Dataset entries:
= Beginning of Section =
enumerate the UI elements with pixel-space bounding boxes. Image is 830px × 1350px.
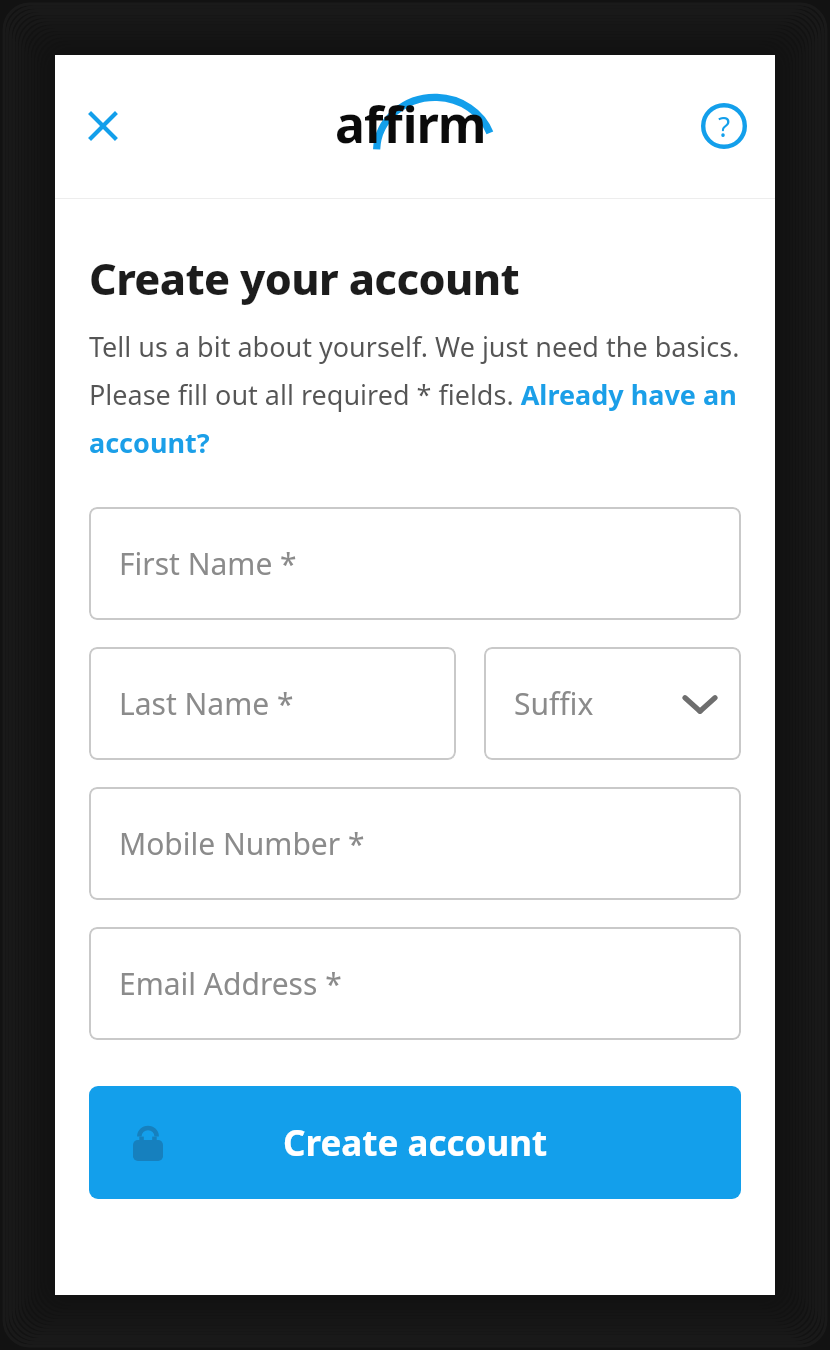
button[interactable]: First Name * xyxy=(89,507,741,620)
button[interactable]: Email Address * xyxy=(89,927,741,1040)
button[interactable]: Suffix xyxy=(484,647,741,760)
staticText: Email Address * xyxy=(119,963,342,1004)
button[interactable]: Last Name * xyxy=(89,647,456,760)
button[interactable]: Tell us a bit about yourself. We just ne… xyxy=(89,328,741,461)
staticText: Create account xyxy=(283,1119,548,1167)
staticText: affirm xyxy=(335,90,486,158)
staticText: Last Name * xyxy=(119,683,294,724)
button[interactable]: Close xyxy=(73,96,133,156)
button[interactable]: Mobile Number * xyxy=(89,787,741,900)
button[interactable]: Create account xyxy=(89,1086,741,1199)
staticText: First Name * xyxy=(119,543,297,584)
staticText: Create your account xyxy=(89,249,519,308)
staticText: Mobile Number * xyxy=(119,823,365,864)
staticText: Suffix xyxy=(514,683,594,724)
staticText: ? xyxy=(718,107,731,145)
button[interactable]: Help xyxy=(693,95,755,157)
= End of Section =
= Beginning of Section =
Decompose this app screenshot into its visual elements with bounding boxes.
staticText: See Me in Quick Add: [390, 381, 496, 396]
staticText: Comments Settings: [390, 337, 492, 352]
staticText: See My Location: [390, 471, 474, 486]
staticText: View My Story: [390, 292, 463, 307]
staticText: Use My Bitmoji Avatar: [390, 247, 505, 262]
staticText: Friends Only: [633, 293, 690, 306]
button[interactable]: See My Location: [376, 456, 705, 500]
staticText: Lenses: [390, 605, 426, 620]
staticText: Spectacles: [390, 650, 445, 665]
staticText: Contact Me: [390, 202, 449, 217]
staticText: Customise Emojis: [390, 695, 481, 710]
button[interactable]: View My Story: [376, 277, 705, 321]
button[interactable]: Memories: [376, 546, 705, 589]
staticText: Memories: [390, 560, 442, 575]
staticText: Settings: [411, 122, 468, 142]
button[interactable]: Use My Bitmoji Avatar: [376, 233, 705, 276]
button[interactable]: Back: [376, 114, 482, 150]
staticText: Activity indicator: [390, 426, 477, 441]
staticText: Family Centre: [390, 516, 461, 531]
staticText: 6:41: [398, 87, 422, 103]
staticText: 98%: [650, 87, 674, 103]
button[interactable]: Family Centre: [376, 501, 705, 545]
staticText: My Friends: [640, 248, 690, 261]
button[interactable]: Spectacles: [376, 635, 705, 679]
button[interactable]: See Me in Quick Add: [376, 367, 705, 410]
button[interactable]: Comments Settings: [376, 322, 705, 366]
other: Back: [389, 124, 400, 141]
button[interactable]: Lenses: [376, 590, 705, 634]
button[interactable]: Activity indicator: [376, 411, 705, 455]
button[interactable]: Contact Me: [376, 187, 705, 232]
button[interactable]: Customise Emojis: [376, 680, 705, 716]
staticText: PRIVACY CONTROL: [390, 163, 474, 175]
= End of Section =
[WHAT IS NEEDED]
From the entries above, show each line that includes the string "Last".

[SOLUTION TO THE EXERCISE]
button[interactable]: Last Name * xyxy=(89,647,456,760)
staticText: Last Name * xyxy=(119,683,294,724)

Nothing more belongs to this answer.